IDC also found that although 80 percent of CEOs believe their security teams are being held formally accountable for their contributions to business growth and innovation, only 44 percent of security leaders believe they are being measured on their contributions to innovation. This finding points to a surprising lack of alignment between the expectations of C-level management and the priorities of security professionals.
While the need to link IT security strategies directly to business goals is a widely-recognized imperative, only 21 percent of respondents believe their organizations have successfully made the transition to an approach that is proactive and business-aligned, and enables rather than impedes innovation.
RSA also today released the latest report from the Security for Business Innovation Council, which is comprised of 10 of the top minds in information security from some of the largest companies in the world. This report explores why legacy methods of evaluating information security risk don’t work in today’s connected world, in which any new business innovation inherently carries some level of risk to information.
In this landscape, the security focus must move from solely mitigating risk to also maximizing business reward. Based on the collective best practices of these leading security executives, the report offers a blueprint for making risk/reward calculations that help drive business value, and ensure they are executed and governed for enterprise success.
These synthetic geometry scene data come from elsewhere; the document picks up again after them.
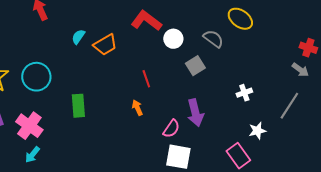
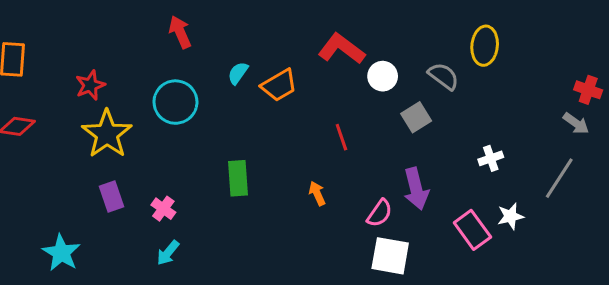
yellow ellipse: (240, 19) -> (485, 46), turned 60
cyan circle: (36, 77) -> (175, 102), moved
orange arrow: (137, 108) -> (317, 193), moved
pink cross: (29, 126) -> (163, 209), size x0.6
pink rectangle: (238, 156) -> (472, 230), moved

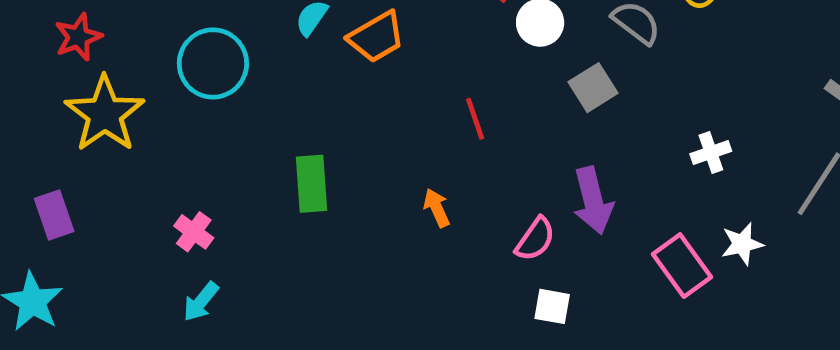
purple rectangle: (112, 196) -> (54, 215), moved
white square: (390, 256) -> (552, 306), size x0.6

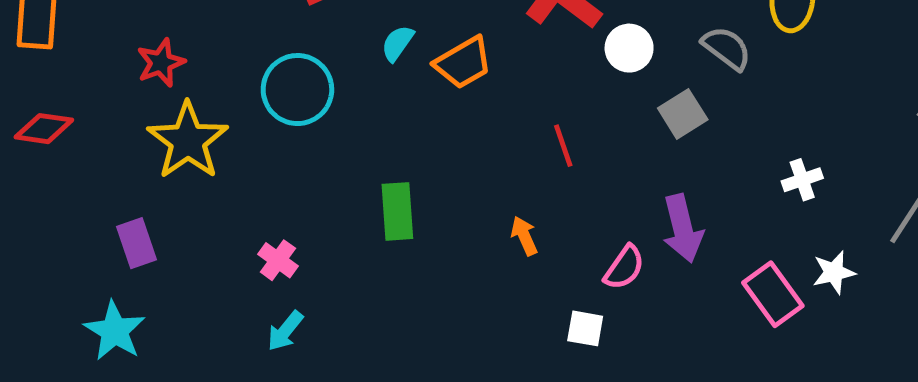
white square: (552, 306) -> (585, 328), moved

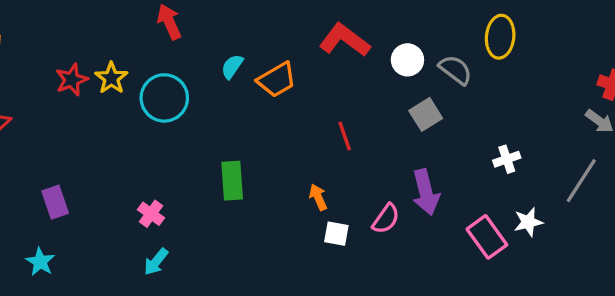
white circle: (629, 48) -> (407, 60), moved
yellow star: (188, 141) -> (111, 78), moved, size x0.6
white square: (585, 328) -> (336, 234), moved
cyan star: (115, 331) -> (40, 262), size x0.7

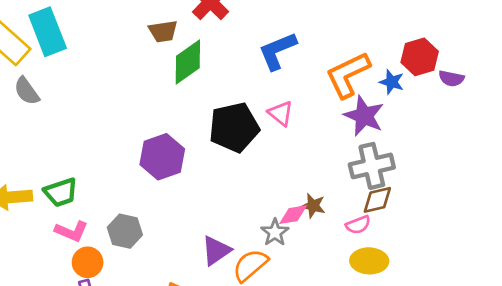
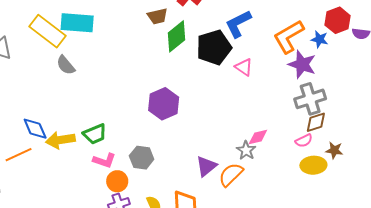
cyan rectangle: (48, 32) -> (77, 23), turned -60
black pentagon: (234, 127) -> (214, 47), moved
brown star: (313, 206) -> (334, 150), moved

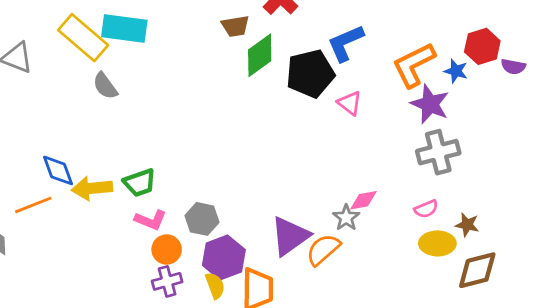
purple hexagon: (164, 104) -> (224, 258), moved
brown diamond: (316, 122) -> (477, 270), moved, size x1.4
purple triangle: (206, 166) -> (290, 236), size x1.4

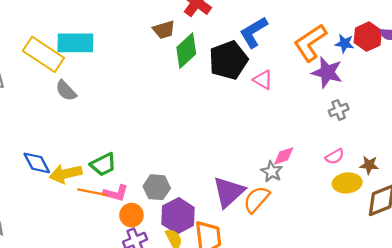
red hexagon: (482, 46) -> (368, 37), moved
gray cross: (438, 152) -> (339, 110), size x0.6
orange line: (33, 205) -> (92, 192), moved, turned 40

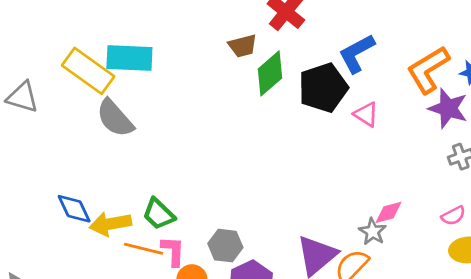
gray semicircle: (66, 91) -> (115, 118), size x1.4
green trapezoid: (103, 164) -> (159, 214), turned 68
pink L-shape: (116, 193) -> (173, 251), turned -105

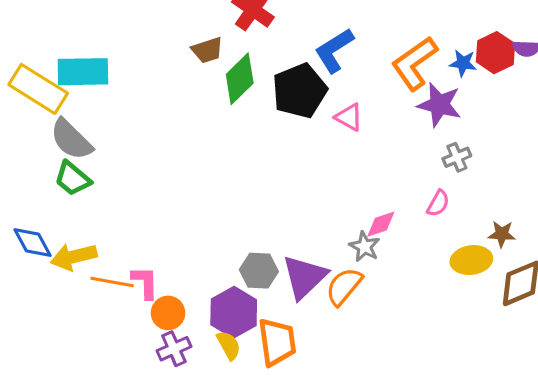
green trapezoid: (159, 214) -> (73, 179), moved
pink semicircle: (453, 216) -> (438, 203), moved, turned -30
gray hexagon: (225, 246) -> (259, 271), moved

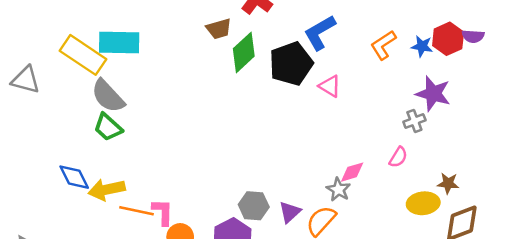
orange L-shape: (414, 63) -> (383, 45), size x0.7
purple star: (439, 105) -> (433, 94), moved
purple triangle: (305, 277) -> (290, 212), size x0.6

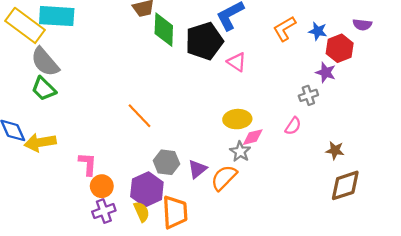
red hexagon: (448, 39) -> (340, 48), moved
green diamond: (244, 52) -> (164, 30), turned -48
purple star: (433, 94) -> (326, 72), size x0.7
yellow ellipse: (423, 203) -> (237, 119), moved
orange line: (137, 211) -> (139, 116), moved, turned 32

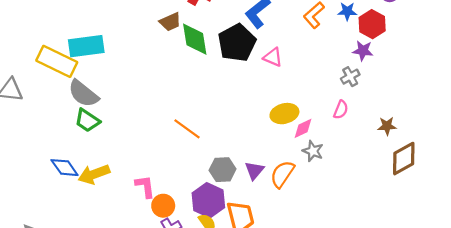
gray star: (240, 152) -> (313, 151), moved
As a critical starting point, the Council report recommends some key shifts in organizational thinking and behavior including:
1. Move the security team’s focus from “Information Security” to “Information Risk Management” to signal that the goal is to achieve an acceptable level of risk;
2. Use a cross-organizational approach to understand and formalize the enterprise’s risk appetite;
3. Build a risk assumption model to delineate where and with whom risk decision responsibilities lie; and
4. Create a repeatable, step by step process, for making risk/reward calculations for new business initiatives and ensure it is rolled out across the organization.